Liberation Mosque (), formerly the St. Mary's Cathedral or Holy Mother of God Church (), is located in the Tepebaşı district of Şahinbey, Gaziantep in Turkey. Initially built as an Armenian Apostolic church, it was converted into a stable after the Armenian genocide; and later, into a jail. Sarkis Balyan—the Ottoman-Armenian architect serving Sultan Abdul Hamid II—designed the church. The building was constructed between 1892 and 1893, undertaken by the stonemason Sarkis Taşçıyan. The church was part of a complex which also contained a school and the administrative buildings of the dioceses of the kaza of Antep.

In 1915, almost all of the Gaziantep Armenians were deported to Syrian desert during the genocide.

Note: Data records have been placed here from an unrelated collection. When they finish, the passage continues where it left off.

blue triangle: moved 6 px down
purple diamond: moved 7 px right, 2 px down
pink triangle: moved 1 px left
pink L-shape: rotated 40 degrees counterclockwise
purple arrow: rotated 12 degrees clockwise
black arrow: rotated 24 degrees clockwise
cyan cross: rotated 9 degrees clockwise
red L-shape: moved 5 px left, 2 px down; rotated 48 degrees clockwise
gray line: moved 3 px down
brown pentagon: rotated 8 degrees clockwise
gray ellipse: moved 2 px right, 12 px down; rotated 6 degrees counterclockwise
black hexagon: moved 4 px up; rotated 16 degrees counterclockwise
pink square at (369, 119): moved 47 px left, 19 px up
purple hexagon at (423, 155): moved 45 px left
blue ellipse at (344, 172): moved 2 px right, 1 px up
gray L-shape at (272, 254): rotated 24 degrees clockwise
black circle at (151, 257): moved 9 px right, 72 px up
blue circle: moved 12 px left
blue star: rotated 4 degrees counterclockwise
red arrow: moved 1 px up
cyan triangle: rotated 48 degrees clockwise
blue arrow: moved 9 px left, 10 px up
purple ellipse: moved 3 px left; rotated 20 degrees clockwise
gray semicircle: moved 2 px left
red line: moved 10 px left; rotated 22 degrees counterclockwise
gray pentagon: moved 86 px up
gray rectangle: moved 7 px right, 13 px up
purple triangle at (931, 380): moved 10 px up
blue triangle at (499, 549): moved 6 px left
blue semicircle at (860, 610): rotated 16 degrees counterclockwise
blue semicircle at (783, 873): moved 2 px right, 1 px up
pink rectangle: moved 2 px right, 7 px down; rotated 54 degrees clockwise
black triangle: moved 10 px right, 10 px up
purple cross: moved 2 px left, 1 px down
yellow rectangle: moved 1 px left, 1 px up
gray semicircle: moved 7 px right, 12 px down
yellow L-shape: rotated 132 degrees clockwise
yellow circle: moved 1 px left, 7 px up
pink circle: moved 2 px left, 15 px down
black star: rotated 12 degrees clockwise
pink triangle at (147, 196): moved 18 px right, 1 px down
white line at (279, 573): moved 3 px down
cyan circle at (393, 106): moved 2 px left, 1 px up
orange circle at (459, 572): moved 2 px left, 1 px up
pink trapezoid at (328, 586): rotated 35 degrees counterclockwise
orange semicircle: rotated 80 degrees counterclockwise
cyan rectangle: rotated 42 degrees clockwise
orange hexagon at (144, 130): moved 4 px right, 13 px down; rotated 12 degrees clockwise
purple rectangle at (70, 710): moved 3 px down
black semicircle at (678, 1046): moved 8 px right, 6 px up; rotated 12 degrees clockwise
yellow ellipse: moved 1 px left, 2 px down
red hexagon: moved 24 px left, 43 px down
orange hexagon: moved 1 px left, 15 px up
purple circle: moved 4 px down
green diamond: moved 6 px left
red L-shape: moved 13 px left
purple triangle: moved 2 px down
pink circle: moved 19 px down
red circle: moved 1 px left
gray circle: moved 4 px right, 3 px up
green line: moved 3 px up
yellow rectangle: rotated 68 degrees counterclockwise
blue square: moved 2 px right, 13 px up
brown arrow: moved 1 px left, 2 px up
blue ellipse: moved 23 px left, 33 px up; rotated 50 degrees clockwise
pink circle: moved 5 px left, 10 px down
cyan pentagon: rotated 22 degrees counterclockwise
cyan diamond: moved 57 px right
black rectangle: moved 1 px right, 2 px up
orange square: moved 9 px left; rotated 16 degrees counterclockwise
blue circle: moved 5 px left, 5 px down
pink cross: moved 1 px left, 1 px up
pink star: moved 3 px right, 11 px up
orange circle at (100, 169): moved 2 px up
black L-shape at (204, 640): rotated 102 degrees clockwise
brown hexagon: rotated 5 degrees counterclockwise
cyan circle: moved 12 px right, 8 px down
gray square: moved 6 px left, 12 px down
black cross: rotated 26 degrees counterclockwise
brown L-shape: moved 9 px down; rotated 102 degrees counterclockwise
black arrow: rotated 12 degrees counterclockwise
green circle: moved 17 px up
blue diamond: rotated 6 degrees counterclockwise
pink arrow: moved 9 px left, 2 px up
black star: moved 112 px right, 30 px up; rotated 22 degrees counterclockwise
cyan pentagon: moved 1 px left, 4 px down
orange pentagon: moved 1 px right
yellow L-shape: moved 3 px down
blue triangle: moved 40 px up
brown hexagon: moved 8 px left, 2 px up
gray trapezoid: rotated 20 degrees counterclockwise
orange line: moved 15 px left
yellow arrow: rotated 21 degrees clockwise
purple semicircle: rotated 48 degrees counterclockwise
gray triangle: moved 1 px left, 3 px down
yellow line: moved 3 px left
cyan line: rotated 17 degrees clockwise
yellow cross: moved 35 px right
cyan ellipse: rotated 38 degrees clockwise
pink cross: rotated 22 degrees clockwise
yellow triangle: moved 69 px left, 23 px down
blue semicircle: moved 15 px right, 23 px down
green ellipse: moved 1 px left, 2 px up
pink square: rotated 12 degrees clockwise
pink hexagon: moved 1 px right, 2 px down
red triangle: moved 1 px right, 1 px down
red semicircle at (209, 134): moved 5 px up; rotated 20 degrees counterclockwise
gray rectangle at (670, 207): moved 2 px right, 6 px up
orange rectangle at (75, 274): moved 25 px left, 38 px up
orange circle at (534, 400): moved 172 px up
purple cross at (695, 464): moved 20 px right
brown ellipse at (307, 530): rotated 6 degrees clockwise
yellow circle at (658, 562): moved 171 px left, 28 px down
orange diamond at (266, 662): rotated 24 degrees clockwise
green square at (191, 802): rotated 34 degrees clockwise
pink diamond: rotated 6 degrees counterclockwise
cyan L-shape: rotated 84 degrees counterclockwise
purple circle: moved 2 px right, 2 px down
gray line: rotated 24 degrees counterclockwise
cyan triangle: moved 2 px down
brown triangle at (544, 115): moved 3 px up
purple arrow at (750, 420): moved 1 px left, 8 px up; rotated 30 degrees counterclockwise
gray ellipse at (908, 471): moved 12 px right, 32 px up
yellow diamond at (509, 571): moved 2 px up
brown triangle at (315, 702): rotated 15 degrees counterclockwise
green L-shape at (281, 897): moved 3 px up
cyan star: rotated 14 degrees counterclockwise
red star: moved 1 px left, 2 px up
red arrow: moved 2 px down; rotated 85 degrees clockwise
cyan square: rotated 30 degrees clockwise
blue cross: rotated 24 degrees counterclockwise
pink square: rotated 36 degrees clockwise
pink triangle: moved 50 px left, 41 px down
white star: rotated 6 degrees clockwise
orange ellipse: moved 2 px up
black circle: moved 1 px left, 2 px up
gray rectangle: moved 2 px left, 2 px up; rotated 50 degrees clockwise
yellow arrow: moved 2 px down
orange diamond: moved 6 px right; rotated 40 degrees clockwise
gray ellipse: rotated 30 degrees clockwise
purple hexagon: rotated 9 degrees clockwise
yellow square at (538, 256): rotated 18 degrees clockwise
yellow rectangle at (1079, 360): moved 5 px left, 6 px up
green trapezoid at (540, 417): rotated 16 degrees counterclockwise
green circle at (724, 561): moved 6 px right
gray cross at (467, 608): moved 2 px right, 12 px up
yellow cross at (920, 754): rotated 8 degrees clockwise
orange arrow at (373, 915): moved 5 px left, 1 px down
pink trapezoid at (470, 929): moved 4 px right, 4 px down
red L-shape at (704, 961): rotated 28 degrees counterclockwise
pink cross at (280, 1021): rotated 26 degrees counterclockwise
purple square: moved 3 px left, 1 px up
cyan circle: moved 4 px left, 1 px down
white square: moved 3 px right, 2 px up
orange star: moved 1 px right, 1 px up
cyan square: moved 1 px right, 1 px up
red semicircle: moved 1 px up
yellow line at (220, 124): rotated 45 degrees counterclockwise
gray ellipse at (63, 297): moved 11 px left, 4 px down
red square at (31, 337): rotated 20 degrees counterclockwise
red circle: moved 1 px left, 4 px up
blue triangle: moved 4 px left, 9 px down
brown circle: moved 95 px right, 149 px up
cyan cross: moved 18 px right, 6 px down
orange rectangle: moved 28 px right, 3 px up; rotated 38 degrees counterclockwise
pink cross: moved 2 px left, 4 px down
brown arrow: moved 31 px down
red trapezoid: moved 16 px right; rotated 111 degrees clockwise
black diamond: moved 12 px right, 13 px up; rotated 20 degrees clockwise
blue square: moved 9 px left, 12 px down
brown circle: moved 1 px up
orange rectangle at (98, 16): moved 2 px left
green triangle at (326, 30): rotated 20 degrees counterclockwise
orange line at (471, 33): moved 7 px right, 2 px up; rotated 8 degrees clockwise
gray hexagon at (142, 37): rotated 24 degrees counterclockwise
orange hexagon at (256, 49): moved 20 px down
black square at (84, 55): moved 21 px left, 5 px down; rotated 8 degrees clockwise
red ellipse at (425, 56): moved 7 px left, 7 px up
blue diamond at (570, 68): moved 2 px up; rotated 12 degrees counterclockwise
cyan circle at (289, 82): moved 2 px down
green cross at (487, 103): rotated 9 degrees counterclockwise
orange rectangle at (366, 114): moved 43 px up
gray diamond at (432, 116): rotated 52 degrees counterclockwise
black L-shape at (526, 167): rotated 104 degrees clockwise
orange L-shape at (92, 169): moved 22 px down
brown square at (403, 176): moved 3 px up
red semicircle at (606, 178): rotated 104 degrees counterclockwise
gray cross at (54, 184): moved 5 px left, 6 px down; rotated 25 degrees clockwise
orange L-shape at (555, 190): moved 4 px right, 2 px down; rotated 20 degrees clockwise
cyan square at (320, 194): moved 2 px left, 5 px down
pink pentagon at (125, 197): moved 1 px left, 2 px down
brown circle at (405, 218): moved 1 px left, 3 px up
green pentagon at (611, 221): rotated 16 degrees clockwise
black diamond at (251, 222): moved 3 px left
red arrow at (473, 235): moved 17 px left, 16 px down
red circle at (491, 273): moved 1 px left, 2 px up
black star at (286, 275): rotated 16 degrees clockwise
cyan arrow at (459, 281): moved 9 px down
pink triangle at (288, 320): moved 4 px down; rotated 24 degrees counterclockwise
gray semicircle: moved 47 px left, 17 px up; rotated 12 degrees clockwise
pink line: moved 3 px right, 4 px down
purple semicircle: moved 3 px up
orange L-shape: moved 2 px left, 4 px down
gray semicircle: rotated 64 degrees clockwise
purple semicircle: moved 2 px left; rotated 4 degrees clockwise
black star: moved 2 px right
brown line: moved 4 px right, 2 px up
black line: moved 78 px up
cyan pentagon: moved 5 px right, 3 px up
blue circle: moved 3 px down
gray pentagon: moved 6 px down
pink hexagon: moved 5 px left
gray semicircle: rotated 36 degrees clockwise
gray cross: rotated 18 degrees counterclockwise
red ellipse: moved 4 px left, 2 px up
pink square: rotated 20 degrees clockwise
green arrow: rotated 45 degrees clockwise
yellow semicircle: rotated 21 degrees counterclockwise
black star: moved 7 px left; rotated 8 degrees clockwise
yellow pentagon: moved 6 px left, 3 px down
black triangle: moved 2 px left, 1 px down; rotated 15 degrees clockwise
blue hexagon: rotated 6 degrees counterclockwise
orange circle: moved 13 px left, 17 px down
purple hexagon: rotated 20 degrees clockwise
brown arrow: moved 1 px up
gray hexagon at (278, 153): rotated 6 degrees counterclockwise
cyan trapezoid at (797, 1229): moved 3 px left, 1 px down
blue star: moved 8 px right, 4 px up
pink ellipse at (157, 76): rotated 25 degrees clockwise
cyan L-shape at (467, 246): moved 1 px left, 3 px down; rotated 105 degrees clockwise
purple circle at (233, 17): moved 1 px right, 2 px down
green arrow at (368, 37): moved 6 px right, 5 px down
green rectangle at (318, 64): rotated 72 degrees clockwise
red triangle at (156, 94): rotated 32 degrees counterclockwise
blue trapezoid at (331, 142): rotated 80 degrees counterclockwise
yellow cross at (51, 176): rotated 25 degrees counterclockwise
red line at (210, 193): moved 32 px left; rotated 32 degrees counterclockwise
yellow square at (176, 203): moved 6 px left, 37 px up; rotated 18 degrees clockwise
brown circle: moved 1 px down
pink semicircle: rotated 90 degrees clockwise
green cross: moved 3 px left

The church was sealed on 22 August 1915; and its sacramentals and furnishings were put in a large stable, then they were bought and sold at an auction. For over three years the cathedral was used by government for military purposes. Next, it was turned into a prison in the early 1920s; and served as this facility until 1970s.

The building was converted into a mosque in 1986. The top half of the bell tower was demolished, the remainder converted into a single-balcony minaret. The bell, which was cast in the 19th century in South America, was taken to Gaziantep Museum.

After renovation, the mosque reopened on 17 June 2017.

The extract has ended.